* _TO DO_: Everything in the records below from the line containing "Володимира Писаренка" through the line containing "대한민국 자주국방의 첫걸음도 마찬가지였다. 오늘의 K-방" is to be reproduced exactly, those two lines included; no picture is to be copied.

* _AVAILABLE DATA_:
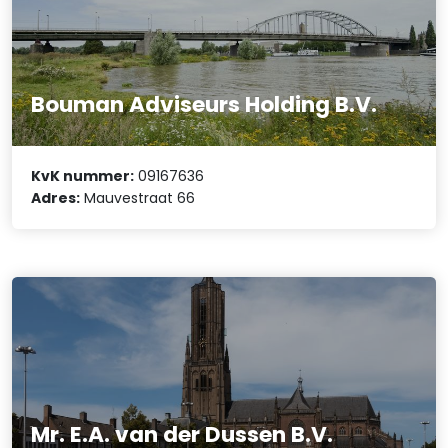
Bouman Adviseurs Holding B.V.
KvK nummer:
09167636
Adres:
Mauvestraat 66
Mr. E.A. van der Dussen B.V.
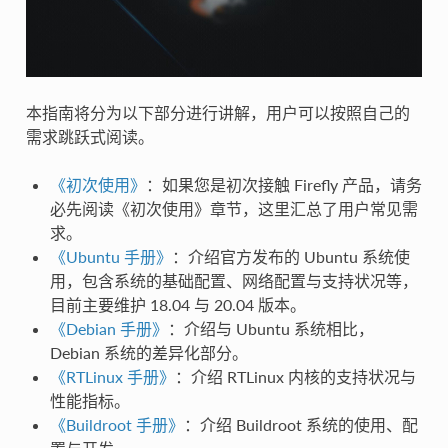
本指南将分为以下部分进行讲解，用户可以按照自己的
需求跳跃式阅读。
《初次使用》
：如果您是初次接触 Firefly 产品，请务
必先阅读《初次使用》章节，这里汇总了用户常见需
求。
《Ubuntu 手册》
：介绍官方发布的 Ubuntu 系统使
用，包含系统的基础配置、网络配置与支持状况等，
目前主要维护 18.04 与 20.04 版本。
《Debian 手册》
：介绍与 Ubuntu 系统相比，
Debian 系统的差异化部分。
《RTLinux 手册》
：介绍 RTLinux 内核的支持状况与
性能指标。
《Buildroot 手册》
：介绍 Buildroot 系统的使用、配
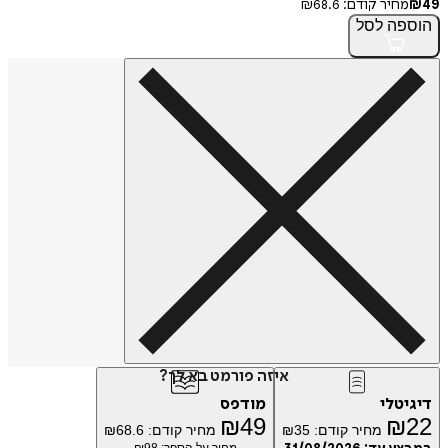
49
₪
מחיר קודם:
68.6
₪
הוספה
לסל
איזה פורמט בא לך?
דיגיטלי
מודפס
₪
49
₪
22
מחיר קודם:
35
₪
מחיר קודם:
68.6
₪
מחיר על הספר: ₪
98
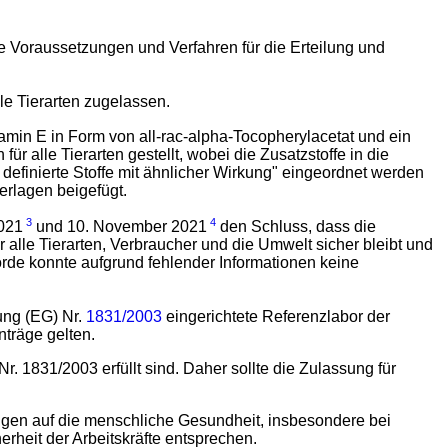
e Voraussetzungen und Verfahren für die Erteilung und
alle Tierarten zugelassen.
min E in Form von all-rac-alpha-Tocopherylacetat und ein
r alle Tierarten gestellt, wobei die Zusatzstoffe in die
definierte Stoffe mit ähnlicher Wirkung" eingeordnet werden
rlagen beigefügt.
3
4
2021
und 10. November 2021
den Schluss, dass die
alle Tierarten, Verbraucher und die Umwelt sicher bleibt und
rde konnte aufgrund fehlender Informationen keine
ung (EG) Nr.
1831/2003
eingerichtete Referenzlabor der
träge gelten.
. 1831/2003 erfüllt sind. Daher sollte die Zulassung für
ngen auf die menschliche Gesundheit, insbesondere bei
rheit der Arbeitskräfte entsprechen.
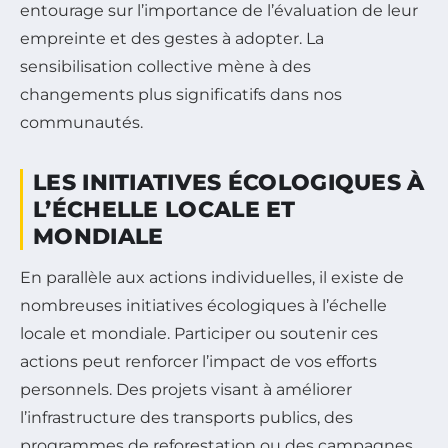
entourage sur l’importance de l’évaluation de leur
empreinte et des gestes à adopter. La
sensibilisation collective mène à des
changements plus significatifs dans nos
communautés.
LES INITIATIVES ÉCOLOGIQUES À
L’ÉCHELLE LOCALE ET
MONDIALE
En parallèle aux actions individuelles, il existe de
nombreuses initiatives écologiques à l’échelle
locale et mondiale. Participer ou soutenir ces
actions peut renforcer l’impact de vos efforts
personnels. Des projets visant à améliorer
l’infrastructure des transports publics, des
programmes de reforestation ou des campagnes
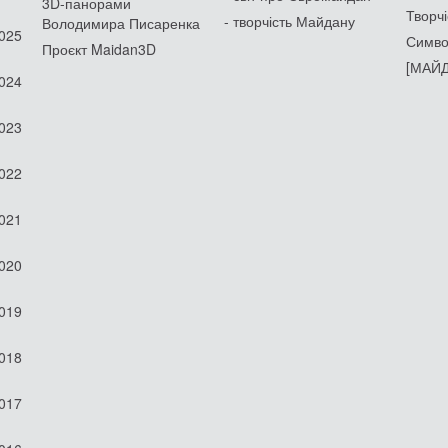
3D-панорами
Творчі
- творчість Майдану
Володимира Писаренка
2025
Симво
Проєкт Maidan3D
[МАЙД
2024
2023
2022
2021
2020
2019
2018
2017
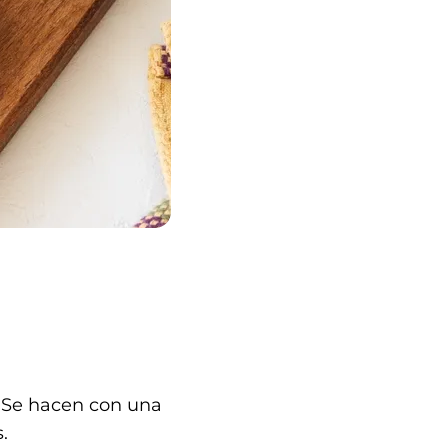
. Se hacen con una
.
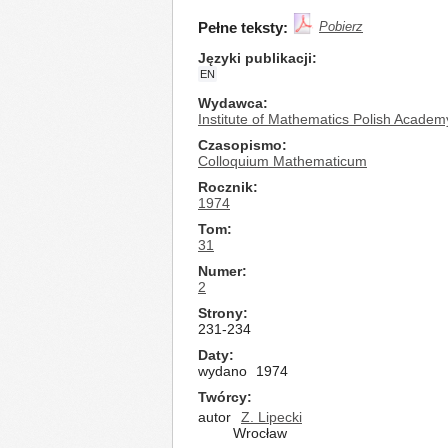
Pełne teksty:
Pobierz
Języki publikacji
EN
Wydawca
Institute of Mathematics Polish Academ
Czasopismo
Colloquium Mathematicum
Rocznik
1974
Tom
31
Numer
2
Strony
231-234
Daty
wydano
1974
Twórcy
autor
Z. Lipecki
Wrocław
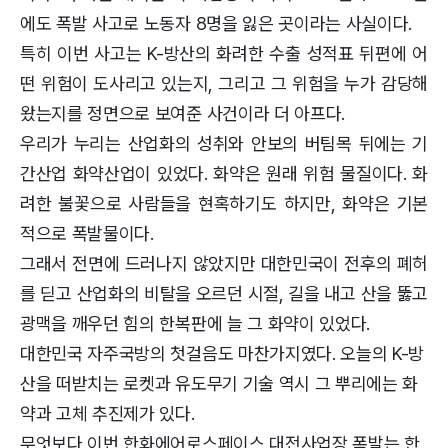
에도 폭발 사고로 노동자 8명을 잃은 곳이라는 사실이다.
특히 이번 사고는 K-방산의 화려한 수출 성적표 뒤편에 어
떤 위험이 도사리고 있는지, 그리고 그 위험을 누가 감당해
왔는지를 정면으로 보여준 사건이라 더 아프다.
우리가 누리는 산업화의 성취와 안보의 버팀목 뒤에는 기
간산업 화약산업이 있었다. 화약은 원래 위험 물질이다. 화
려한 불꽃으로 사람들을 현혹하기도 하지만, 화약은 기본
적으로 폭발물이다.
그래서 전면에 드러나지 않았지만 대한민국이 전후의 폐허
를 딛고 산업화의 비탈을 오르던 시절, 길을 내고 산을 뚫고
광맥을 깨우던 힘의 한복판에 늘 그 화약이 있었다.
대한민국 자주국방의 첫걸음도 마찬가지였다. 오늘의 K-방
산을 떠받치는 로켓과 유도무기 기술 역시 그 뿌리에는 화
약과 고체 추진제가 있다.
무엇보다 이번 한화에어로스페이스 대전사업장 폭발는 한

* _TASK SOLUTION_:
Володимира Писаренка
2025
Симво
Проєкт Maidan3D
[МАЙД
2024
2023
2022
2021
2020
2019
2018
2017
. Se hacen con una
.
Pełne teksty:
Pobierz
Języki publikacji
EN
Wydawca
Institute of Mathematics Polish Academ
Czasopismo
Colloquium Mathematicum
Rocznik
1974
Tom
31
Numer
2
Strony
231-234
Daty
wydano
1974
Twórcy
autor
Z. Lipecki
Wrocław
에도 폭발 사고로 노동자 8명을 잃은 곳이라는 사실이다.
특히 이번 사고는 K-방산의 화려한 수출 성적표 뒤편에 어
떤 위험이 도사리고 있는지, 그리고 그 위험을 누가 감당해
왔는지를 정면으로 보여준 사건이라 더 아프다.
우리가 누리는 산업화의 성취와 안보의 버팀목 뒤에는 기
간산업 화약산업이 있었다. 화약은 원래 위험 물질이다. 화
려한 불꽃으로 사람들을 현혹하기도 하지만, 화약은 기본
적으로 폭발물이다.
그래서 전면에 드러나지 않았지만 대한민국이 전후의 폐허
를 딛고 산업화의 비탈을 오르던 시절, 길을 내고 산을 뚫고
광맥을 깨우던 힘의 한복판에 늘 그 화약이 있었다.
대한민국 자주국방의 첫걸음도 마찬가지였다. 오늘의 K-방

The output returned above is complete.